Via Ryan King, we have a link to David Brin and how global capitalism is a force for world peace. To which I say:
Yay captalism! Yay globalism! Yay for the bourgeious elite! Without the rich (for whom sellers compete by lowering prices and increasing quality), goods and services cannot become cheap enough for everyone else; only the wealthy (in a relative sense) can subsidize that development. And with the increase in availability of goods and services and common expectations, what follows is “peace through shared culture.”
Incidentally, the best way to help the survivors of natural disasters such as the Christmas Tsunami in the long run is to buy their goods and services, not provide simple aid. In the short term, aid is necessary, but it always dries up. Profitable business is self-supporting.
UPDATE:
Here’s a quote from the Brin essay:
We are told that the world is a devastatingly sad and oppressive place, filled with poverty and hopelessness. And, indeed, the raw numbers of people who suffer malnourishment and/or oppression, can only tear at the heart. Ideally, this awareness will spread and make us feel determined to do better.
But the irony is that only people who are relatively satiated can indulge in empathy and feel the pain of others, for whom satiation is but a dream.
In fact, the percentage of human beings who live in some degree of comfort and safety, with secure hope that their increasingly educated children will do better, has been rising spectacularly for two generations. And the principal driver of this change has been the U.S. consumer, purchasing the output of tens of thousands of foreign factories, wherein the same pattern gets repeated from one country to the next.
By historical (or even current third-world) standards, even the poorest of Americans is screamingly wealthy. This is what I mean by “relative” wealth earlier in this post; that you have a roof over your head, comfortable and protective clothing, indoor plumbing with hot and cold running water, easy access to food, and so on — this places you in the top one percent of all humanity that has ever lived, up with the emperors of Rome, as far as luxury living is concerned. The natural state of Man is naked, cold, hungry, destitute, living in caves, being hunted by tigers and other men — anything better than that is a good thing.
UPDATE 2:
Brin is responding to Buffett. Cafe Hayek responds as well:
Buffett no doubt believes that dollars held by foreigners represent debt owed by Americans to foreigners. Only in the most irrelevant and formal sense is this belief valid. Each U.S. dollar is a Federal Reserve Note, issued by a U.S. government institution (the Fed) and formally redeemable by that U.S. institution. But redeemable for what? Answer: another Federal Reserve Note of the same value.
In fact, dollars held by foreigners are not debt in any economically relevant sense.

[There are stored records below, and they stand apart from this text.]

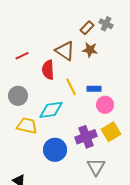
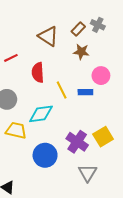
brown triangle: (65, 51) -> (48, 36), moved
pink circle: (105, 105) -> (101, 76), moved
purple cross: (86, 137) -> (77, 142), turned -35

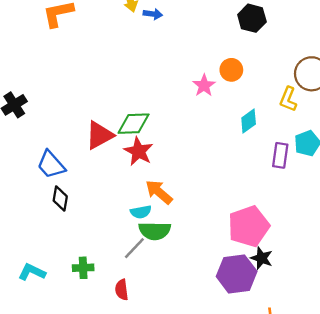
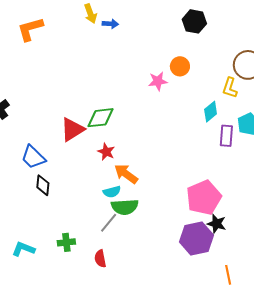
pink star: (204, 85) -> (158, 81), turned 30
cyan diamond: (249, 121) -> (211, 112), moved
red star: (138, 151) -> (106, 152), moved, size x0.7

“But can’t foreigners spend these dollars on U.S. goods, services, or assets?!” I hear someone (Buffet, perhaps) asking. Of course dollars can be spent in this way; that’s the only reason foreigners accept dollars in exchange for the things they sell. But this fact doesn’t make dollars debt.
It may be a small and insignificant point, but there are some really poor people here in the US. There are definitely people in the US (here in Tennessee even) who do not meet the criteria you listed,
Your general point about the wealth of the American public relative to the world is right on. Basically, if you are reading this you are rich.
I also agree about support through patronage (re: Tsunami, etc). Though it sometimes takes some aid to get to a point where they can offer goods and services for sale. It does raise the point about the power of patronage. Following your line of reasoning, who you buy goods and services from is who you support. Would that then mean that there is a responsibility to be careful who you give your patronage to?
Jackson wrote:
Of course there are; there is always a number (though vanishingly small) that are truly destitute. Not to be pitiless, but the circumstances leading to their destitution are another matter entirely.
Yes. :-) This is one reason I am in favor of more transparency, not less, in all arenas. Particularly in government and the related processes (e.g. campaigns, although McCain-Feingold is an abomination), because its monopoly on the use of force renders it so vastly powerful in a legal and physical way. That desire for transparency applies to all large organizations, though, whether government, business, or not-for-profits.